Он уже идет - Яков Шехтер
Шрифт:
Интервал:
Жена шинкаря, Двора-Лея, внимательно наблюдала за стариком. Он ей нравился. Степенностью манер, сдержанным отношением к еде, скромностью. Двора-Лея набрала большую миску горячей чечевичной похлебки, положила в нее добрый кусок домашней колбасы и подозвала сына.
– Отнеси старику, – велела она. – Пусть порадуется вкусной еде. В такой холодный день сытный обед греет вдвойне.
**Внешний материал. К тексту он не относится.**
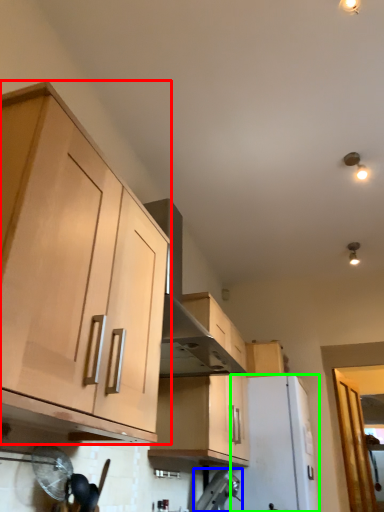 Question: Based on their relative distances, which object is nearer to cabinetry (highlighted by a red box)? Choose from appliance (highlighted by a blue box) and appliance (highlighted by a green box).

Choices:
 (A) appliance
 (B) appliance

Answer: (A)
Шимка ловко подхватил миску и поставил на стол перед горбуном.
– Но я не заказывал, – удивился тот. – У меня не хватит денег оплатить такую роскошь!
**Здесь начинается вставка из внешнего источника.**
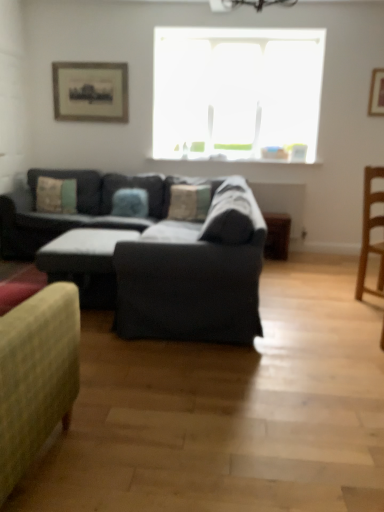 I want to click on textured fabric pillow at center, the 3th pillow when ordered from left to right, so click(189, 202).

Describe the element at coordinates (90, 91) in the screenshot. This screenshot has height=512, width=384. I see `wooden framed print at upper left, positioned as the 1th picture frame in back-to-front order` at that location.

What is the approximate height of dark gray fabric couch at center?

It is 32.93 inches.

This screenshot has width=384, height=512. Identify the location of wooden side table at lower right. (277, 236).

Are blue fabric pillow at center, which appears as the 2th pillow when viewed from the right, and dark gray fabric couch at center beside each other?

No, blue fabric pillow at center, which appears as the 2th pillow when viewed from the right, is not beside dark gray fabric couch at center.

Starting from the dark gray fabric couch at center, which pillow is the 2nd one to the left? Please provide its 2D coordinates.

[(130, 203)]

From the picture: Is blue fabric pillow at center, which is the 2th pillow in left-to-right order, aimed at dark gray fabric couch at center?

No.

In the scene shown: From the image's perspective, which one is positioned higher, blue fabric pillow at center, which is the 2th pillow in left-to-right order, or dark gray fabric couch at center?

blue fabric pillow at center, which is the 2th pillow in left-to-right order, is shown above in the image.

Could you tell me if light brown wooden chair at right is turned towards transparent glass window at upper center?

No, light brown wooden chair at right does not turn towards transparent glass window at upper center.

Is light brown wooden chair at right not near transparent glass window at upper center?

That's right, there is a large distance between light brown wooden chair at right and transparent glass window at upper center.

Between light brown wooden chair at right and transparent glass window at upper center, which one is positioned in front?

light brown wooden chair at right is closer to the camera.

From a real-world perspective, does light brown wooden chair at right sit lower than transparent glass window at upper center?

Correct, in the physical world, light brown wooden chair at right is lower than transparent glass window at upper center.

Locate an element on the screen. The height and width of the screenshot is (512, 384). chair below the transparent glass window at upper center (from the image's perspective) is located at coordinates (369, 234).

From a real-world perspective, does transparent glass window at upper center sit lower than light brown wooden chair at right?

No.

Is transparent glass window at upper center situated inside light brown wooden chair at right or outside?

transparent glass window at upper center is outside light brown wooden chair at right.

Identify the location of picture frame that is the 1st one when counting upward from the blue fabric pillow at center, which appears as the 2th pillow when viewed from the right (from the image's perspective). The width and height of the screenshot is (384, 512). coord(376,93).

Is wooden picture frame at upper right, positioned as the 2th picture frame in back-to-front order, placed right next to blue fabric pillow at center, which is the 2th pillow in left-to-right order?

There is a gap between wooden picture frame at upper right, positioned as the 2th picture frame in back-to-front order, and blue fabric pillow at center, which is the 2th pillow in left-to-right order.

Is blue fabric pillow at center, which is the 2th pillow in left-to-right order, surrounded by wooden picture frame at upper right, positioned as the 2th picture frame in back-to-front order?

→ No, blue fabric pillow at center, which is the 2th pillow in left-to-right order, is not a part of wooden picture frame at upper right, positioned as the 2th picture frame in back-to-front order.

Is wooden picture frame at upper right, positioned as the 2th picture frame in back-to-front order, taller than blue fabric pillow at center, which is the 2th pillow in left-to-right order?

Indeed, wooden picture frame at upper right, positioned as the 2th picture frame in back-to-front order, has a greater height compared to blue fabric pillow at center, which is the 2th pillow in left-to-right order.

Could you tell me if transparent glass window at upper center is turned towards wooden side table at lower right?

No, transparent glass window at upper center is not aimed at wooden side table at lower right.

Which of these two, transparent glass window at upper center or wooden side table at lower right, stands taller?

transparent glass window at upper center.

How many degrees apart are the facing directions of transparent glass window at upper center and wooden side table at lower right?

transparent glass window at upper center and wooden side table at lower right are facing 0.852 degrees away from each other.

Where is `window on the left of wooden side table at lower right`? The width and height of the screenshot is (384, 512). window on the left of wooden side table at lower right is located at coordinates (235, 90).

Is textured fabric pillow at center, which ranks as the 1th pillow in right-to-left order, facing away from transparent glass window at upper center?

No, textured fabric pillow at center, which ranks as the 1th pillow in right-to-left order, is not facing away from transparent glass window at upper center.

Starting from the transparent glass window at upper center, which pillow is the 1st one to the left? Please provide its 2D coordinates.

[(189, 202)]

Which is more to the left, textured fabric pillow at center, the 3th pillow when ordered from left to right, or transparent glass window at upper center?

Positioned to the left is textured fabric pillow at center, the 3th pillow when ordered from left to right.

Does textured fabric pillow at center, the 3th pillow when ordered from left to right, have a lesser height compared to transparent glass window at upper center?

Yes.

Is wooden framed print at upper left, positioned as the 1th picture frame in back-to-front order, positioned beyond the bounds of textured beige pillow at left, which ranks as the 1th pillow in left-to-right order?

wooden framed print at upper left, positioned as the 1th picture frame in back-to-front order, is positioned outside textured beige pillow at left, which ranks as the 1th pillow in left-to-right order.

Who is more distant, wooden framed print at upper left, the 2th picture frame in the front-to-back sequence, or textured beige pillow at left, which ranks as the 1th pillow in left-to-right order?

Positioned behind is wooden framed print at upper left, the 2th picture frame in the front-to-back sequence.

Measure the distance from wooden framed print at upper left, placed as the 2th picture frame when sorted from right to left, to textured beige pillow at left, which is counted as the 3th pillow, starting from the right.

wooden framed print at upper left, placed as the 2th picture frame when sorted from right to left, and textured beige pillow at left, which is counted as the 3th pillow, starting from the right, are 3.52 feet apart from each other.

From a real-world perspective, starting from the dark gray fabric couch at center, which pillow is the 1st one vertically above it? Please provide its 2D coordinates.

[(130, 203)]

The height and width of the screenshot is (512, 384). In order to click on chair that is in front of the transparent glass window at upper center in this screenshot , I will do `click(369, 234)`.

Considering their positions, is textured beige pillow at left, which is counted as the 3th pillow, starting from the right, positioned further to textured fabric pillow at center, which ranks as the 1th pillow in right-to-left order, than wooden picture frame at upper right, the 2th picture frame viewed from the left?

Based on the image, wooden picture frame at upper right, the 2th picture frame viewed from the left, appears to be further to textured fabric pillow at center, which ranks as the 1th pillow in right-to-left order.

From the image, which object appears to be nearer to textured beige pillow at left, which is counted as the 3th pillow, starting from the right, wooden side table at lower right or wooden picture frame at upper right, marked as the first picture frame in a right-to-left arrangement?

wooden side table at lower right is positioned closer to the anchor textured beige pillow at left, which is counted as the 3th pillow, starting from the right.

Which object lies nearer to the anchor point transparent glass window at upper center, dark gray fabric couch at center or light brown wooden chair at right?

light brown wooden chair at right.

Estimate the real-world distances between objects in this image. Which object is further from textured beige pillow at left, which is counted as the 3th pillow, starting from the right, wooden side table at lower right or textured fabric pillow at center, which ranks as the 1th pillow in right-to-left order?

wooden side table at lower right is further to textured beige pillow at left, which is counted as the 3th pillow, starting from the right.

Looking at the image, which one is located closer to textured beige pillow at left, which ranks as the 1th pillow in left-to-right order, dark gray fabric couch at center or wooden side table at lower right?

wooden side table at lower right.

Considering their positions, is blue fabric pillow at center, which is the 2th pillow in left-to-right order, positioned further to textured fabric pillow at center, the 3th pillow when ordered from left to right, than transparent glass window at upper center?

Based on the image, transparent glass window at upper center appears to be further to textured fabric pillow at center, the 3th pillow when ordered from left to right.

Looking at the image, which one is located further to textured fabric pillow at center, which ranks as the 1th pillow in right-to-left order, light brown wooden chair at right or wooden picture frame at upper right, marked as the first picture frame in a right-to-left arrangement?

wooden picture frame at upper right, marked as the first picture frame in a right-to-left arrangement, is positioned further to the anchor textured fabric pillow at center, which ranks as the 1th pillow in right-to-left order.

From the image, which object appears to be nearer to dark gray fabric couch at center, wooden framed print at upper left, placed as the 2th picture frame when sorted from right to left, or wooden picture frame at upper right, marked as the first picture frame in a right-to-left arrangement?

Based on the image, wooden framed print at upper left, placed as the 2th picture frame when sorted from right to left, appears to be nearer to dark gray fabric couch at center.

Where is `chair between dark gray fabric couch at center and wooden side table at lower right from front to back`? The height and width of the screenshot is (512, 384). chair between dark gray fabric couch at center and wooden side table at lower right from front to back is located at coordinates (369, 234).

You are a GUI agent. You are given a task and a screenshot of the screen. Output one action in this format:
    pyautogui.click(x=<x>, y=<y>)
    Task: Click on the window between textured beige pillow at left, which ranks as the 1th pillow in left-to-right order, and light brown wooden chair at right, in the horizontal direction
    Image resolution: width=384 pixels, height=512 pixels.
    Given the screenshot: What is the action you would take?
    click(x=235, y=90)

Where is `studio couch between blue fabric pillow at center, which appears as the 2th pillow when viewed from the right, and light brown wooden chair at right`? The image size is (384, 512). studio couch between blue fabric pillow at center, which appears as the 2th pillow when viewed from the right, and light brown wooden chair at right is located at coordinates (154, 258).

You are a GUI agent. You are given a task and a screenshot of the screen. Output one action in this format:
    pyautogui.click(x=<x>, y=<y>)
    Task: Click on the table between wooden picture frame at upper right, positioned as the first picture frame in front-to-back order, and light brown wooden chair at right, in the vertical direction
    Image resolution: width=384 pixels, height=512 pixels.
    Given the screenshot: What is the action you would take?
    pyautogui.click(x=277, y=236)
– Не нужно платить, – ответил Шимка. – Мама вас угощает. Ешьте на здоровье!
– Спасибо, – с чувством произнес горбун. – Твоя мама очень добра.
Он взял ложку и принялся за похлебку. Его движения были плавные и очень медленные. Зачерпнуть варево, поднести его ко рту и осторожно, чтобы не обжечь губы, втянуть его в себя – это занимало почти минуту.
– Смотри и учись, – негромко сказала сыну Двора-Лея, когда Шимка вернулся к стойке. – Если не малагерить[14], как ты, а не спеша съедать ложку за ложкой, и еды понадобится меньше, и проку от нее будет больше.
Из-за стола у окна поднялся старик, сидевший в шинке с самого утра. Опираясь на грубую палку, похожую на только что срубленную ветку с чуть заглаженными сучками, он подошел к горбуну, негромко произнес несколько слов, которые мог расслышать только тот, и сразу вышел из шинка. Горбун выронил ложку и замер, ловя воздух открытым ртом. Двора-Лея уже хотела подойти, спросить, не нуждается ли горбун в помощи, но тот пришел в себя и продолжил обед.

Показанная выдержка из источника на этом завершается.